Cómo se produjo el regreso de La Suipachense
La firma que logró reabrir sus puertas es La Suipachense, ubicada en el municipio bonaerense de Suipacha. La compañía había paralizado sus operaciones a fines del año pasado producto de deudas acumuladas, pero en junio de 2026 el juez Leandro Julio Enríquez autorizó la toma de control por parte de los nuevos inversores. En su portal institucional indicaron que asumen el proyecto con una "visión renovada" sumando "tecnología de punta, procesos modernos y vocación de servicio" para el relanzamiento.
La reactivación de la fábrica comenzó en julio con el procesamiento inicial de unos 50.000 litros de leche diarios. Los operarios ya trabajan sobre las líneas de secado, leches en polvo y envasados en formato sachet y empaquetados en el envase conocido como "Tetra Brik" para distribución. La nueva administración fijó como meta elevar la recepción de materia prima hasta alcanzar los 250.000 litros por día en el corto plazo.

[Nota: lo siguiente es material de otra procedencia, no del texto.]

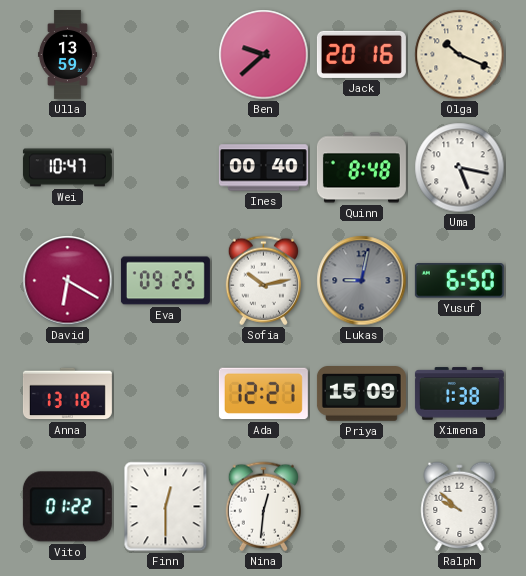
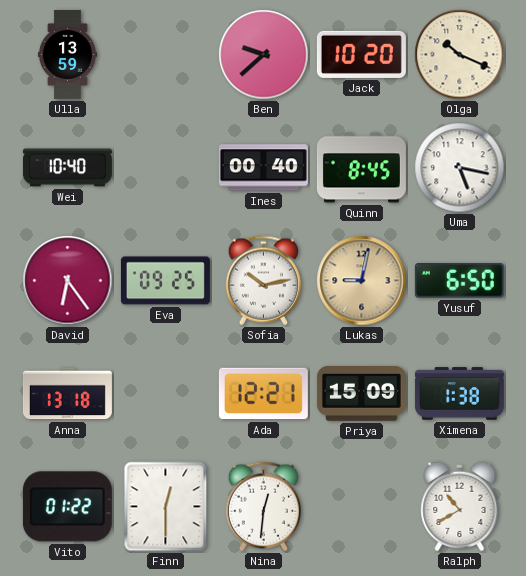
Jack: 20:16 -> 10:20
Wei: 10:47 -> 10:40
Quinn: 8:48 -> 8:45
David: 6:20 -> 6:24
Lukas dial: grey -> champagne
Ralph: 9:52 -> 10:40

En esta primera etapa se reincorporó a la mitad de la plantilla bajo el formato de jornada parcial. Actualmente la firma opera con 55 empleados en sus instalaciones, aunque la proyección de los directivos punta a llegar a 140 trabajadores para cubrir la demanda. Además del mercado interno, la empresa planea relanzar las líneas de yogures, postres, quesos y manteca con el objetivo de abastecer al AMBA e iniciar exportaciones regionales.
El regreso de la usina láctea trajo alivio a la economía del distrito bonaerense, donde funcionan decenas de tambos proveedores. La parálisis de diez meses había golpeado duro a la cadena de pagos local y a las familias de los operarios. Con la puesta en marcha de las maquinarias, la comunidad celebra la recuperación de su principal motor productivo. Los productos comenzarán a verse paulatinamente en las góndolas de comercios de cercanía.